Butterfly cake: the metamorphosis

Creating a large layer cake is a labor of love, but you can do a few things to make it less labor and more love. Above all, make sure you have everything ready to go before you begin, and make sure you leave yourself enough time. There is nothing more frustrating than wrestling with unruly frosting and watching to clock tick down ominously to party time. I did the butterfly cake over several days, and, for the most part, it worked out beautifully.

Below is my cake mise en place. You can see, clockwise from bottom left, the quarter-sheet chocolate cake, already layered and on the turntable, extra cardboard cake sheets, chocolate ganache, sweetened whipped cream, raspberries, and raspberry simple syrup in a squirt bottle. (The squirt bottle is a great secret: instead of applying simple syrup with a pastry brush, which can take FOREVER, put it in a clean bottle and spritz your layers with the syrup. Much faster, and I think the coverage is more even).





This is a washed-out photo of the first layer. Thanks, camera flash! You get the idea, though: chocolate cake, spritzed with raspberry simple syrup, chocolate ganache, whipped cream, and raspberries.



Lather, rinse and repeat. Four layers of cake and three layers of filling later, I had created a monster. It was over 5 inches high, and incredibly heavy. I wish I'd thought to stick it on the scale! Maybe ignorance is bliss, though...


I did all the layering in one evening, and then wrapped my baby tightly in saran and put it in the refrigerator overnight. The fridge isn't ideal, because it can make the cake dry (and can transmit funny smells), but what else is a busy working girl to do? The next evening, when I was ready to get serious and finish the cake, I put it in the freezer for about 30 minutes to really firm up. While it was chilling, I freehanded a butterfly pattern on a large sheet of paper, and cut it out. When the cake came out of the freezer, I placed the pattern on the cake and cut around it with a very sharp knife. Even though the cake was large and in charge, the pattern wasn't much of a problem, probably because it wasn't very detailed. Whew!


The worst best part of the sculpted cake idea? Cake scraps!


I gave my cake a quick crumb layer with the chocolate ganache and stuck it back in the freezer for another half-hour. I should mention at this point that I made the freakiest chocolate ganache ever. I made it one evening, and it was fine. Used it to frost between the cake layers, still fine. Wake up the next morning and it has completely broken. Broken, like it looked like chocolate tapioca. Perplexing and nasty. I don't know what happened, or what got into it, but I really didn't want to buy 5 more pounds of chocolate and start all over. So I heated it over a bain marie, added a bit more warm cream, and whisked the life out of it. Once it set it behaved better, but I don't think it ever truly recovered. So I had some difficulty smoothing out the ganache, but considering what I had to work with, I guess it's the best I could hope for!

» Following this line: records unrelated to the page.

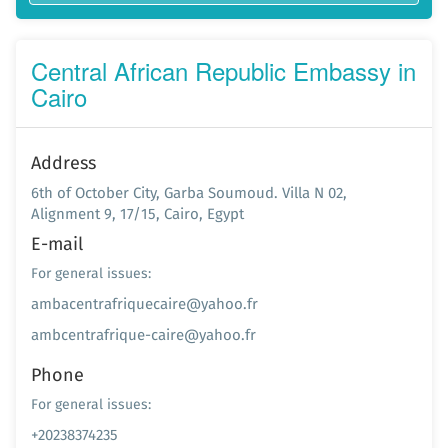
Central African Republic Embassy in
Cairo
Address
6th of October City, Garba Soumoud. Villa N 02,
Alignment 9, 17/15, Cairo, Egypt
E-mail
For general issues:
ambacentrafriquecaire@yahoo.fr
ambcentrafrique-caire@yahoo.fr
Phone
For general issues:
+20238374235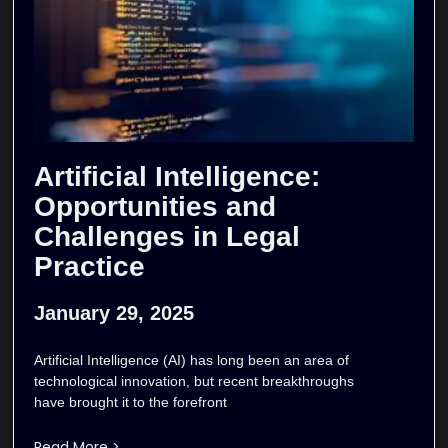
Artificial Intelligence:
Opportunities and
Challenges in Legal
Practice
January 29, 2025
Artificial Intelligence (AI) has long been an area of
technological innovation, but recent breakthroughs
have brought it to the forefront
Read More >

Anyhow--popped it out of the freezer, and frosted it smooth with chocolate ganache. The freezer step isn't necessary, but it is useful if you need to firm up your layers (so the cake doesn't fall apart as you're frosting) and it also helps the frosting to "set" quickly. If you're using a really loose buttercream or ganache, it can be useful to have a very cold cake, so that the frosting will firm up immediately on contact, and you don't have to worry about it sliding all over. So here is the finished cake. Notice how the cardboard underneath is all dirty? I actually cut out a cake board in the shape of a butterfly, and the cake is sitting right on top of that board--so I can easily lift it off the dirty board and put it on a clean one.


All that's left is to decorate! I used dark and white chocolate circle cutouts to create my pop-art butterfly. The chocolate was melted (and in the case of the white chocolate, tinted different shades of pink) and poured in a thin layer over foil. Once it was set but not brittle, I used fondant cutters to cut out circles of different sizes, let it harden completely, then popped the circles out and stored them in tupperware. I did this about a week in advance. The circles were attached using a small dab of melted chocolate.


I also used sparkling pink sugar on some of the dark chocolate circles. I was excited about the idea, but it didn't "pop" as much as I was hoping it would.



My antennae! I piped molding chocolate in antenna shapes and sprinkled the ends with pink sugar, then let it harden in the freezer. I wasn't sure they would stick in the cake, but the ganache hardened quite a bit, and it was super easy to skewer the cake. I painted melted chocolate around the insertion points just to be sure they wouldn't fall. Finished with some spiky balls of pink buttercream around the butterfly, wrote on the cakeboard, and voila! The butterfly, she is ready to eat.